● ASSIGNED TASK: Check each line of the entries for "Brothers" and report the ones that have it.

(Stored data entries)
# # # # #
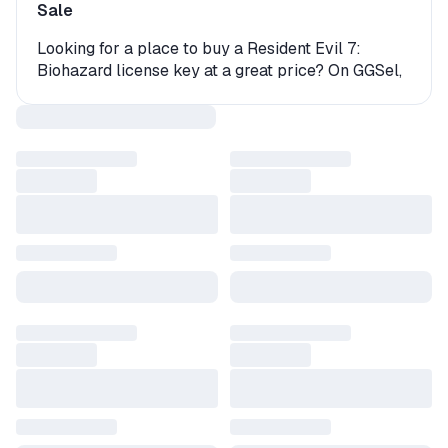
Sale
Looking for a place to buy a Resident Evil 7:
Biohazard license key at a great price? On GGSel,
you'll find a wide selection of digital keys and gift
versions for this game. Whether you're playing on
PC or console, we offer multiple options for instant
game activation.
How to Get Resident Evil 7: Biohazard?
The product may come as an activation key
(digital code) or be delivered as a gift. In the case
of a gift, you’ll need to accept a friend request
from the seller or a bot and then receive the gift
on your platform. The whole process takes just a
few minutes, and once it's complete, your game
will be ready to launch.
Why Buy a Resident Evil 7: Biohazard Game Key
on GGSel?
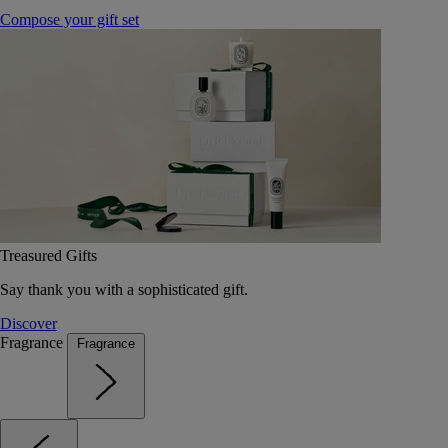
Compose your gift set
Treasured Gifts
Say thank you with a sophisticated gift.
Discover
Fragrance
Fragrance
# # # # #
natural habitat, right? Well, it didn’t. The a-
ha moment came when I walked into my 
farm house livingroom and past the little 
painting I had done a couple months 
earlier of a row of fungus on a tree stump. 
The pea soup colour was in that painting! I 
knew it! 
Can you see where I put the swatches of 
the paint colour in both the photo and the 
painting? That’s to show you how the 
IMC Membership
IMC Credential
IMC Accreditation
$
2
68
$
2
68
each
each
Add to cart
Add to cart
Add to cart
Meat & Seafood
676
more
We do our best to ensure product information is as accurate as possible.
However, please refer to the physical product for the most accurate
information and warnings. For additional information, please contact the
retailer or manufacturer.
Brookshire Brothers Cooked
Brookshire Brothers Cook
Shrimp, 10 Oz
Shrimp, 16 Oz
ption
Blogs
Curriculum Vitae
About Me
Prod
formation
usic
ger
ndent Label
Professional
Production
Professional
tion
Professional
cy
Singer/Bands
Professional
# # # # #
● YOUR SOLUTION:
Brookshire Brothers Cooked
Brookshire Brothers Cook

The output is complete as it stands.